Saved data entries
---*---

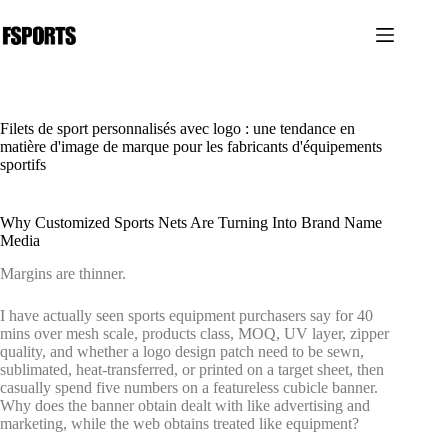
Passer
au
contenu
Filets de sport personnalisés avec logo : une tendance en
matière d'image de marque pour les fabricants d'équipements
sportifs
Why Customized Sports Nets Are Turning Into Brand Name
Media
Margins are thinner.
I have actually seen sports equipment purchasers say for 40
mins over mesh scale, products class, MOQ, UV layer, zipper
quality, and whether a logo design patch need to be sewn,
sublimated, heat-transferred, or printed on a target sheet, then
casually spend five numbers on a featureless cubicle banner.
Why does the banner obtain dealt with like advertising and
marketing, while the web obtains treated like equipment?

---*---

**TRY IT:** Pictures are to be left out; all else in the entries above is to be quoted exactly.

**YOUR SOLUTION:**
Passer
au
contenu
Filets de sport personnalisés avec logo : une tendance en
matière d'image de marque pour les fabricants d'équipements
sportifs
Why Customized Sports Nets Are Turning Into Brand Name
Media
Margins are thinner.
I have actually seen sports equipment purchasers say for 40
mins over mesh scale, products class, MOQ, UV layer, zipper
quality, and whether a logo design patch need to be sewn,
sublimated, heat-transferred, or printed on a target sheet, then
casually spend five numbers on a featureless cubicle banner.
Why does the banner obtain dealt with like advertising and
marketing, while the web obtains treated like equipment?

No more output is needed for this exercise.